- [Brief]: Compute how many lines in the listing below hold the string "Wohlgefühl", then state only the result.

+---+

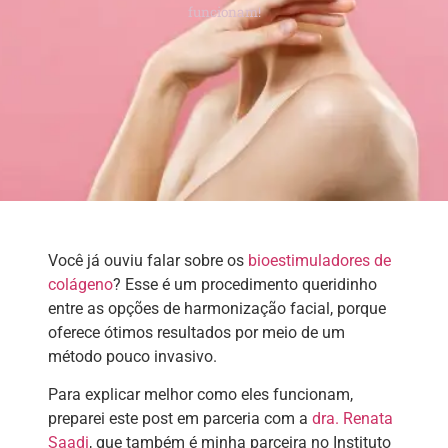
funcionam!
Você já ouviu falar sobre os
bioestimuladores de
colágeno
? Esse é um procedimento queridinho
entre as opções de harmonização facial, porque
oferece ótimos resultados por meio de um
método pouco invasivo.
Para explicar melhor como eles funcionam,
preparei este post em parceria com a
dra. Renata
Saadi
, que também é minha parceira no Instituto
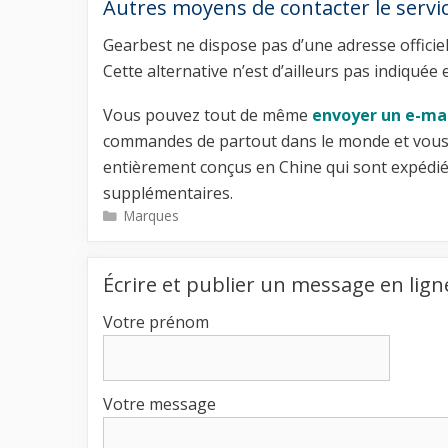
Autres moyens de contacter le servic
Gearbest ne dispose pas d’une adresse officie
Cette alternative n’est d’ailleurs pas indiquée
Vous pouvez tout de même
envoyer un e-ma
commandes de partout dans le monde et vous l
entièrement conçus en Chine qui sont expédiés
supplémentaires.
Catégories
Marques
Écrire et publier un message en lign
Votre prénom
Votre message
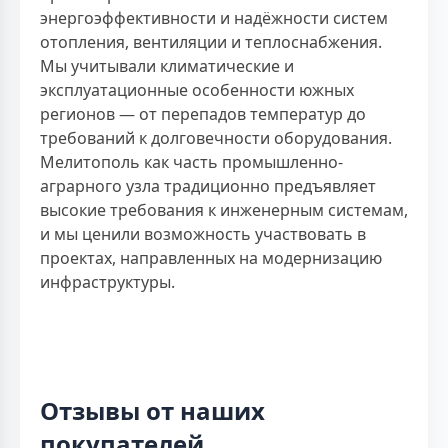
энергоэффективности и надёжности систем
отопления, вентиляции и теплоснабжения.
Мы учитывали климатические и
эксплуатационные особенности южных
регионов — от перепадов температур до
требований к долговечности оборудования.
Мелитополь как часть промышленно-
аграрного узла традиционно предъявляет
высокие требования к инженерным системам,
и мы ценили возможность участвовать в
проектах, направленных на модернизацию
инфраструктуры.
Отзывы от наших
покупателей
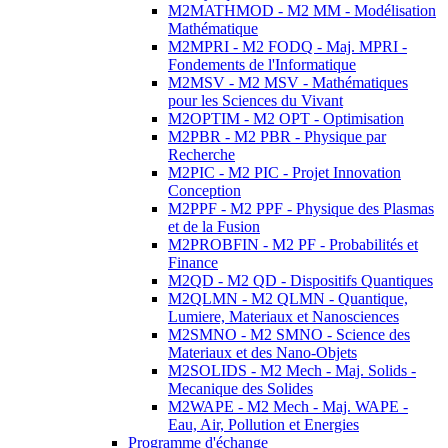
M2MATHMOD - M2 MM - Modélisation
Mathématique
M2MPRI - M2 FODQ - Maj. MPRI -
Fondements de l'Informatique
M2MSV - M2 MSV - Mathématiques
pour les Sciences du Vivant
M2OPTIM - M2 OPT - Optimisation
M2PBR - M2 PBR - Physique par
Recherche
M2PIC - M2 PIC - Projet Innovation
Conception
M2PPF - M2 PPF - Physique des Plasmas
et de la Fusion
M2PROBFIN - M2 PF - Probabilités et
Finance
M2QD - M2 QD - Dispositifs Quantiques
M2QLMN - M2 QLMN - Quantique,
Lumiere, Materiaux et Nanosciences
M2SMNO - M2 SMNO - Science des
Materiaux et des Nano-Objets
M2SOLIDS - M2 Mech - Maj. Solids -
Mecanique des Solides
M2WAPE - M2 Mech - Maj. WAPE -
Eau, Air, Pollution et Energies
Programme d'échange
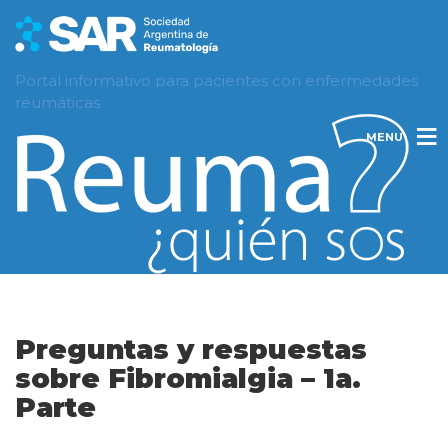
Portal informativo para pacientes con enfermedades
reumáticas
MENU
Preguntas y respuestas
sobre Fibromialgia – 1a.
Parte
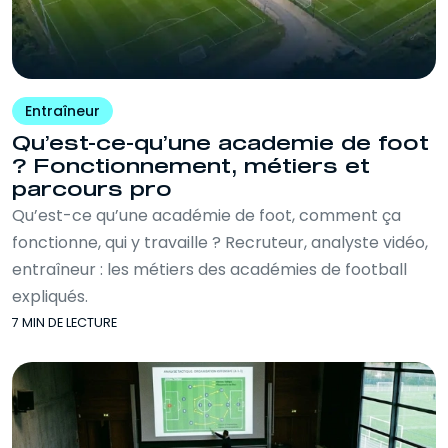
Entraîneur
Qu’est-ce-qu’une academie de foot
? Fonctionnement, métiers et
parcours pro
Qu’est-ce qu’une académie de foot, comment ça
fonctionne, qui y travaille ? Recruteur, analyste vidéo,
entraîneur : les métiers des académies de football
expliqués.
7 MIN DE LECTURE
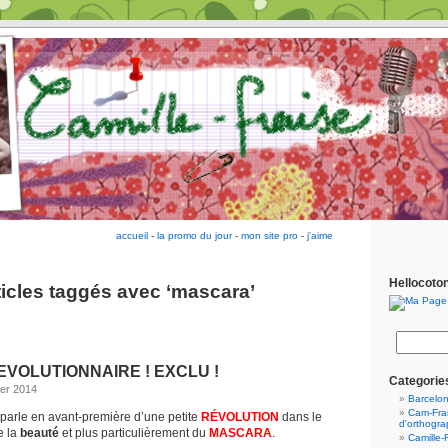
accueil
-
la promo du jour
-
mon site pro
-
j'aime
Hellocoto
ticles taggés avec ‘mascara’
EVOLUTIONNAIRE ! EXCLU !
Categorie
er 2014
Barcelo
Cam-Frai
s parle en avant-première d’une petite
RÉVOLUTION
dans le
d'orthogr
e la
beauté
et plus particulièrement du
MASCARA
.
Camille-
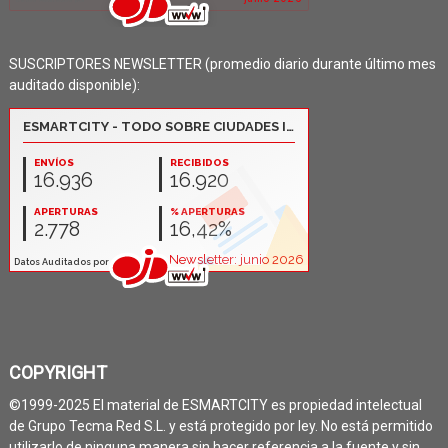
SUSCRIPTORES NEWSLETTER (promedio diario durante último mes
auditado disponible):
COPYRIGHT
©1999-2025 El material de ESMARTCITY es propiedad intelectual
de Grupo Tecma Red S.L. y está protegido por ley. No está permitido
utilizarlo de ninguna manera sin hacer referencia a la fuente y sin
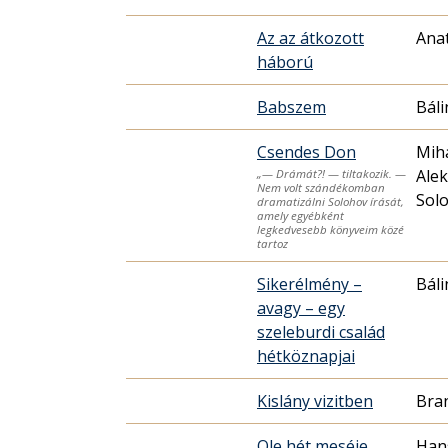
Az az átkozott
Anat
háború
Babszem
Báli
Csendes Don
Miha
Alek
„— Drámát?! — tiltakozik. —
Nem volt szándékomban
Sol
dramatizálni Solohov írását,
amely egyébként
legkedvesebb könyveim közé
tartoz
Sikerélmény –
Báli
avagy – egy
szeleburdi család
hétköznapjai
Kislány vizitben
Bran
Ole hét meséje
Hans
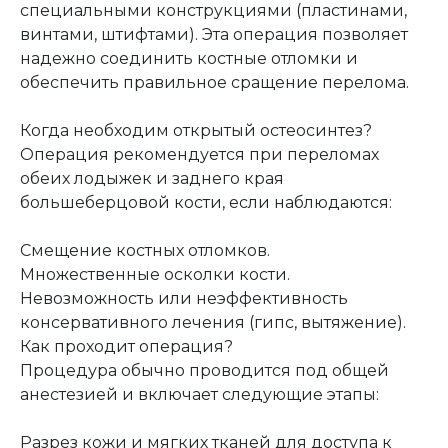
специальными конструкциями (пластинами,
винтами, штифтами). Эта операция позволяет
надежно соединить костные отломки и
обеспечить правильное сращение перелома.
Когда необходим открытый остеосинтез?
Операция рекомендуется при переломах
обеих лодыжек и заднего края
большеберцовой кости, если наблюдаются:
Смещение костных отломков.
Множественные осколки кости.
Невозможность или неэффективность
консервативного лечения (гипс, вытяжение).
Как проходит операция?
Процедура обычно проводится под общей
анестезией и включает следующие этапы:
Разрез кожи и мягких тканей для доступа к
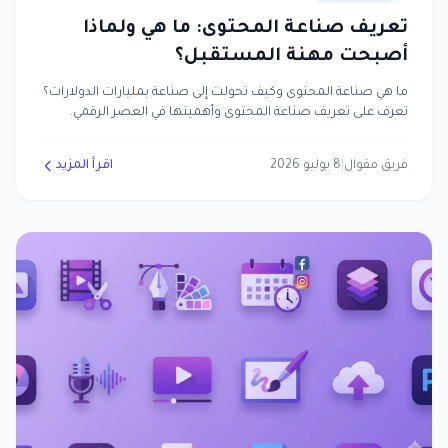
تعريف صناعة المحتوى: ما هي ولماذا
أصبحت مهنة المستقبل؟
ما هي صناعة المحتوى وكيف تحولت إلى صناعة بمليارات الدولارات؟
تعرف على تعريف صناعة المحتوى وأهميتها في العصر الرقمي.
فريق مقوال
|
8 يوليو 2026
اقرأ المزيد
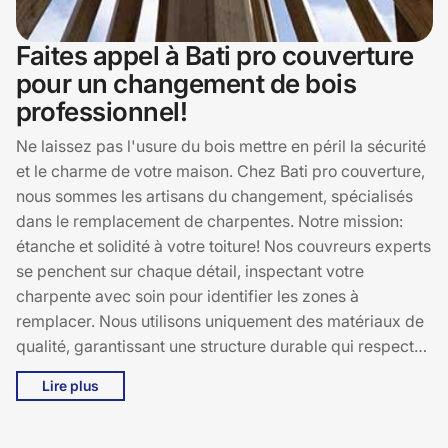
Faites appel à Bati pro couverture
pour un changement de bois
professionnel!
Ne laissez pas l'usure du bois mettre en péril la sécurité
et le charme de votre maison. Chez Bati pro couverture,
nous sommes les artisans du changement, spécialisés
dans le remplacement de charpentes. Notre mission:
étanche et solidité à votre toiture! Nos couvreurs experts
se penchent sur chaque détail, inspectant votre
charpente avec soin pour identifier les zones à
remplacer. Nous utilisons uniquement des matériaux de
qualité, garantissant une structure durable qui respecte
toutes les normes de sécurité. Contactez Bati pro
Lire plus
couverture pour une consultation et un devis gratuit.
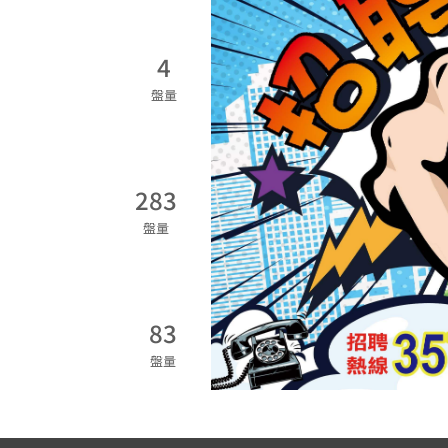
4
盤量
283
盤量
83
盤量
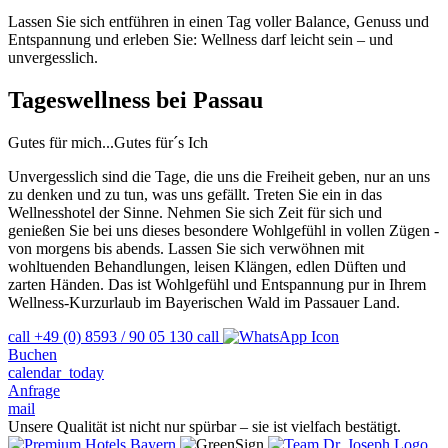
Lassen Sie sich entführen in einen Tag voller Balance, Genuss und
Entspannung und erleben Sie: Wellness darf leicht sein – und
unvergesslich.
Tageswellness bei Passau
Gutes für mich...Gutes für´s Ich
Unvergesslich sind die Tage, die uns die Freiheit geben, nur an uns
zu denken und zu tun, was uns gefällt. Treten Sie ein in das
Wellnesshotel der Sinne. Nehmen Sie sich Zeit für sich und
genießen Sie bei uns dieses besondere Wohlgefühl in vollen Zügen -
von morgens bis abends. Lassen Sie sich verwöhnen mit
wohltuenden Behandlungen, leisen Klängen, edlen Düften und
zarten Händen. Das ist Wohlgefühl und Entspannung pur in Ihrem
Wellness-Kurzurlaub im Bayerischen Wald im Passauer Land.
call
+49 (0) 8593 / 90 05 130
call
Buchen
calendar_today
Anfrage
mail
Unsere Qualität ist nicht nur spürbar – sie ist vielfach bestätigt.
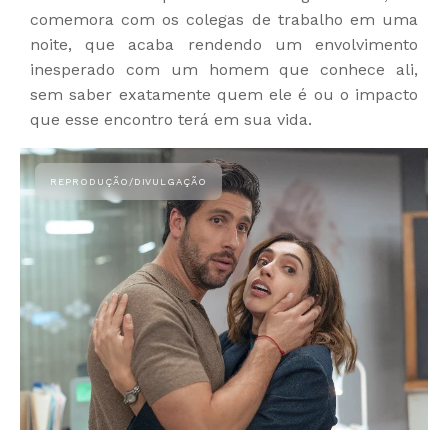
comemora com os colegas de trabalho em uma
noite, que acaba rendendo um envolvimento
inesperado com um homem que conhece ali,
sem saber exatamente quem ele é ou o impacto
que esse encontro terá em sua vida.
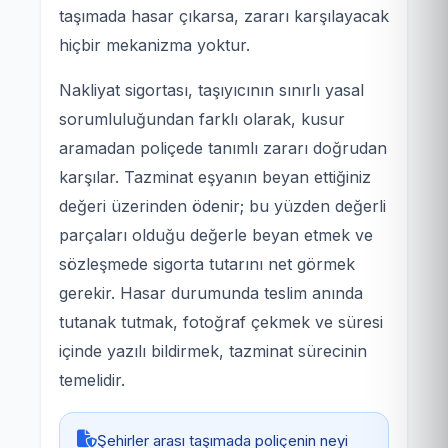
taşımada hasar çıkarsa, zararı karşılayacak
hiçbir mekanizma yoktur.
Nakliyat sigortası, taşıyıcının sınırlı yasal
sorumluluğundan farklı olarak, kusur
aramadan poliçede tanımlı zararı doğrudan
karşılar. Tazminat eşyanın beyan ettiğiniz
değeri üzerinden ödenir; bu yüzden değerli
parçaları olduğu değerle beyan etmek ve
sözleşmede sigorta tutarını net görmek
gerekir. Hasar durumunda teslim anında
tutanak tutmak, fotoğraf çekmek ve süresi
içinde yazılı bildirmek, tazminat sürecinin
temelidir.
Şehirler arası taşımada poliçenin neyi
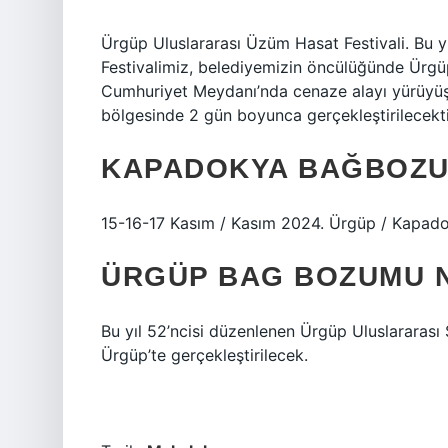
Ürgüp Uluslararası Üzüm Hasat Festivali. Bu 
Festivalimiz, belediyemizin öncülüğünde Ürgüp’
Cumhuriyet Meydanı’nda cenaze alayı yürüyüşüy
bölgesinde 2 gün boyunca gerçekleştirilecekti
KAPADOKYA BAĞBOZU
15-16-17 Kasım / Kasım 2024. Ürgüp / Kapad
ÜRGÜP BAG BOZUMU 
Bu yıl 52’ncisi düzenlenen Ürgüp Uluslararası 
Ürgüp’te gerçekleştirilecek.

+---+

- [Task solution]: 2